On Tue, Mar 07, 2006 at 07:50:52PM +0100, Andi Kleen wrote:
>
> My vmlinux has
>
> ffffffff80278382 <pfn_to_page>:
> ffffffff80278382: 8b 0d 78 ea 41 00 mov 4319864(%rip),%ecx
> # ffffffff80696e00 <memnode_shift>
> ffffffff80278388: 48 89 f8 mov %rdi,%rax
> ffffffff8027838b: 48 c1 e0 0c shl $0xc,%rax
> ffffffff8027838f: 48 d3 e8 shr %cl,%rax
> ffffffff80278392: 48 0f b6 80 00 5e 69 movzbq
> 0xffffffff80695e00(%rax),%rax
> ffffffff80278399: 80
> ffffffff8027839a: 48 8b 14 c5 40 93 71 mov
> 0xffffffff80719340(,%rax,8),%rdx
> ffffffff802783a1: 80
> ffffffff802783a2: 48 2b ba 40 36 00 00 sub 0x3640(%rdx),%rdi
> ffffffff802783a9: 48 6b c7 38 imul $0x38,%rdi,%rax
> ffffffff802783ad: 48 03 82 30 36 00 00 add 0x3630(%rdx),%rax
> ffffffff802783b4: c3 retq
That's easily in the 90+ cycles range as you've got 3 data dependant loads
which will hit in the L2, but likely not in the L1 given that the workload is
manipulating lots of data. Assuming the instruction scheduler gets things
right.
> ffffffff802783b5 <page_to_pfn>:
> ffffffff802783b5: 48 8b 07 mov (%rdi),%rax
> ffffffff802783b8: 48 c1 e8 38 shr $0x38,%rax
> ffffffff802783bc: 48 8b 14 c5 80 97 71 mov
> 0xffffffff80719780(,%rax,8),%rdx
> ffffffff802783c3: 80
> ffffffff802783c4: 48 b8 b7 6d db b6 6d mov
> $0x6db6db6db6db6db7,%rax
> ffffffff802783cb: db b6 6d
> ffffffff802783ce: 48 2b ba 20 03 00 00 sub 0x320(%rdx),%rdi
> ffffffff802783d5: 48 c1 ff 03 sar $0x3,%rdi
> ffffffff802783d9: 48 0f af f8 imul %rax,%rdi
> ffffffff802783dd: 48 03 ba 28 03 00 00 add 0x328(%rdx),%rdi
> ffffffff802783e4: 48 89 f8 mov %rdi,%rax
> ffffffff802783e7: c3 retq
>
>
> Both look quite optimized to me.
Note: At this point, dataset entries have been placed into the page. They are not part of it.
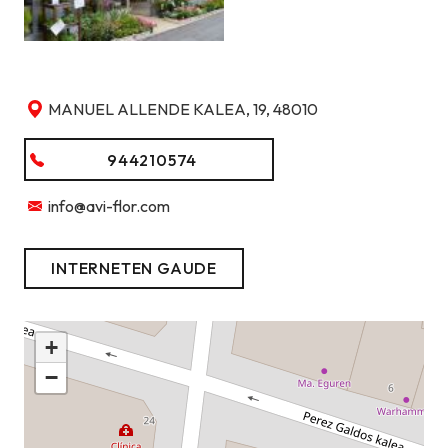
MANUEL ALLENDE KALEA, 19, 48010
944210574
info@avi-flor.com
INTERNETEN GAUDE
+
−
I haven't timed them but it would surprise
> me
> if P4 needed more than 20 cycles to crunch through each of them.
It's more than that because you've got the data dependancies on the load.
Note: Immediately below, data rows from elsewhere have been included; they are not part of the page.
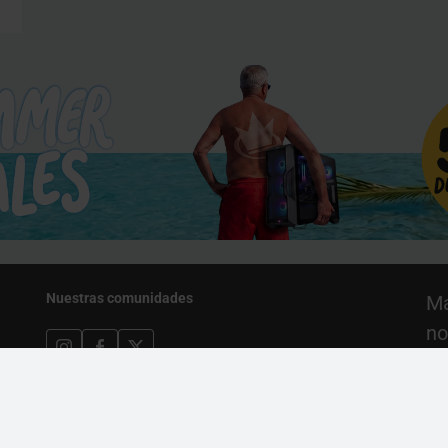
Nuestras comunidades
Ma
no
pr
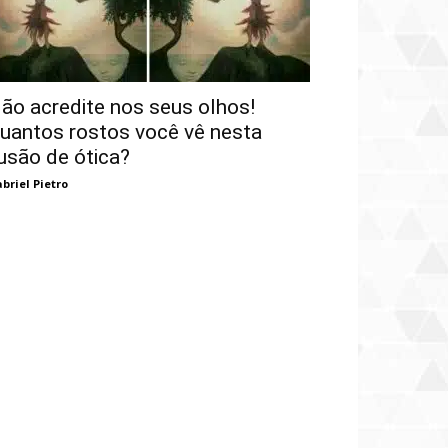
ão acredite nos seus olhos!
uantos rostos você vê nesta
lusão de ótica?
briel Pietro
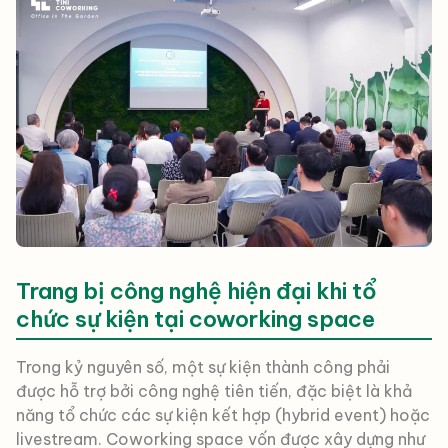
Trang bị công nghệ hiện đại khi tổ
chức sự kiện tại coworking space
Trong kỷ nguyên số, một sự kiện thành công phải
được hỗ trợ bởi công nghệ tiên tiến, đặc biệt là khả
năng tổ chức các sự kiện kết hợp (hybrid event) hoặc
livestream. Coworking space vốn được xây dựng như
Yes, imul is 10 cycles, but shift is 1.
> Where is that idiv exactly? I don't see it.
My memory seems to be failing me, I can't find it. Whoops.
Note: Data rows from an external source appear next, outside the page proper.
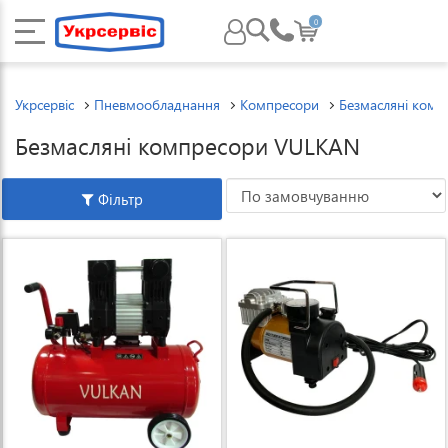
0
Укрсервіс
Пневмообладнання
Компресори
Безмасляні комп
Безмасляні компресори VULKAN
Фільтр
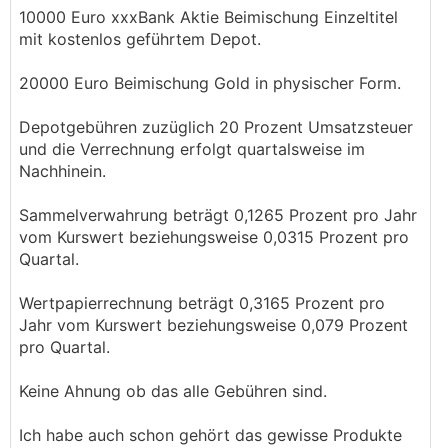
10000 Euro xxxBank Aktie Beimischung Einzeltitel
mit kostenlos geführtem Depot.
20000 Euro Beimischung Gold in physischer Form.
Depotgebühren zuzüglich 20 Prozent Umsatzsteuer
und die Verrechnung erfolgt quartalsweise im
Nachhinein.
Sammelverwahrung beträgt 0,1265 Prozent pro Jahr
vom Kurswert beziehungsweise 0,0315 Prozent pro
Quartal.
Wertpapierrechnung beträgt 0,3165 Prozent pro
Jahr vom Kurswert beziehungsweise 0,079 Prozent
pro Quartal.
Keine Ahnung ob das alle Gebühren sind.
Ich habe auch schon gehört das gewisse Produkte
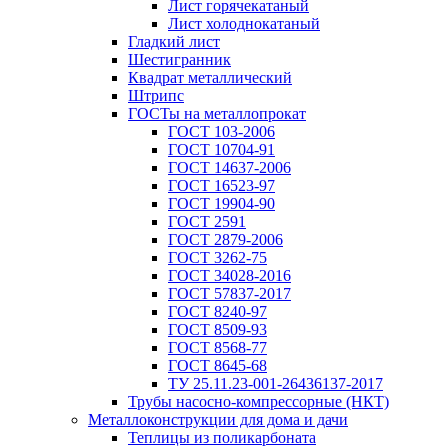
Лист горячекатаный
Лист холоднокатаный
Гладкий лист
Шестигранник
Квадрат металлический
Штрипс
ГОСТы на металлопрокат
ГОСТ 103-2006
ГОСТ 10704-91
ГОСТ 14637-2006
ГОСТ 16523-97
ГОСТ 19904-90
ГОСТ 2591
ГОСТ 2879-2006
ГОСТ 3262-75
ГОСТ 34028-2016
ГОСТ 57837-2017
ГОСТ 8240-97
ГОСТ 8509-93
ГОСТ 8568-77
ГОСТ 8645-68
ТУ 25.11.23-001-26436137-2017
Трубы насосно-компрессорные (НКТ)
Металлоконструкции для дома и дачи
Теплицы из поликарбоната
> Only in pathological workloads. Normally the working set is so large
> that the probability of two pages are near each other is very small.
It's hardly that uncommon for pages to cross cachelines or for pages to move
around CPUs with networking. Remember that we're using pages for the data
buffers in networking, so you'll have pages get freed on the wrong CPU quite
often.
Please name some sort of benchmarks that show your concerns for decreased
performance. I've shown you one that gets improved, and I think the pages
not overlapping cachelines is only a good thing.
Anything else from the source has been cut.